It is quite likely the case that China has not been completely open and transparent about the extent of its COVID-19 outbreak. It’s also the case that such matters are not necessarily relevant in the immediacy of Canada’s efforts to contain its own outbreak.
So while Canada doesn’t need to go out of its way to pick a fight with China at the moment, it’s also reasonable to expect our political leaders to avoid parroting the official Chinese line. The Chinese government is certainly trying to shape a narrative around the origins of this outbreak and Canada needs to avoid being a party to that in any way.
Separate reports from this past week suggest that U.S. intelligence has come to the conclusion that China has significantly understated the size of the outbreak, in terms of both the total number of cases and the number of deaths. This is on top of what we already know about how the Chinese government punished and silenced whistleblowers and suppressed news and social media posts about the virus in the early days of the outbreak.
In other words, the conclusions of U.S. intelligence probably shouldn’t come as a surprise.
The question now, though, is what to do with that information. I happen to subscribe to the view that China bears much responsibility for this pandemic and at some point there’s going to have to be some reckoning about that.

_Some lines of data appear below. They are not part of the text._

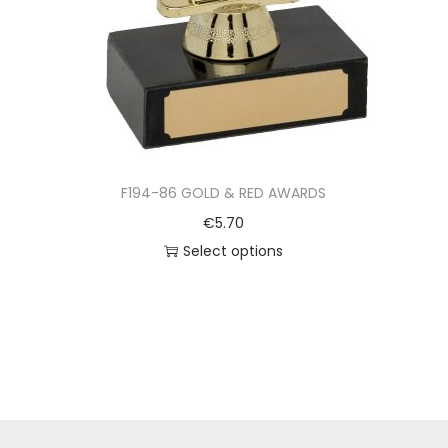
F194-86 GOLD & RED AWARDS
€
5.70
Select options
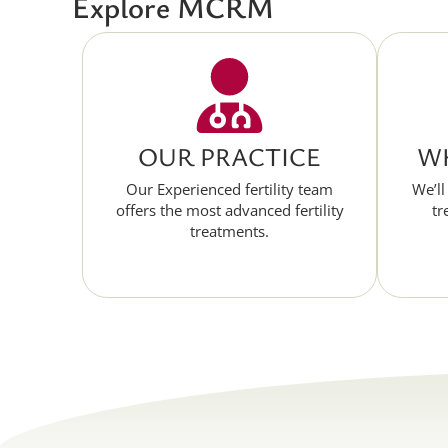
Explore MCRM
OUR PRACTICE
WH
Our Experienced fertility team
We’ll
offers the most advanced fertility
tr
treatments.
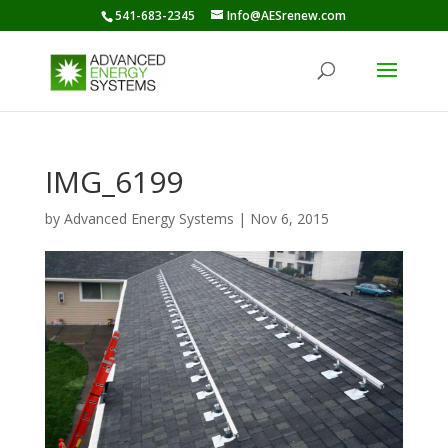
541-683-2345
Info@AESrenew.com
IMG_6199
by
Advanced Energy Systems
|
Nov 6, 2015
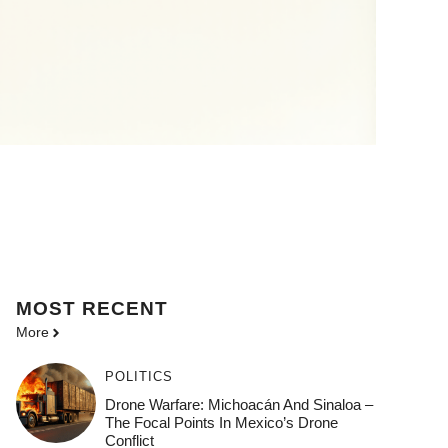
MOST
RECENT
More
POLITICS
Drone Warfare: Michoacán And Sinaloa –
The Focal Points In Mexico’s Drone
Conflict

China’s attempts to portray itself as the heroes of the COVID-19 response and its attempts to raise doubts about the origins of the outbreak are clearly part of a broader effort to avoid any sort of accountability.
We shouldn’t let them get away with it. Unfortunately, while the prime minister managed to avoid giving China’s propaganda efforts a boost, the same cannot be said of Canada’s health minister.
When Prime Minister Justin Trudeau was asked about the U.S. intelligence report, he responded by saying, “Obviously, there will be many questions as this is worked through in the coming months — what country did what, how they managed (the COVID-19 pandemic) and if some countries were not honest with the global community.”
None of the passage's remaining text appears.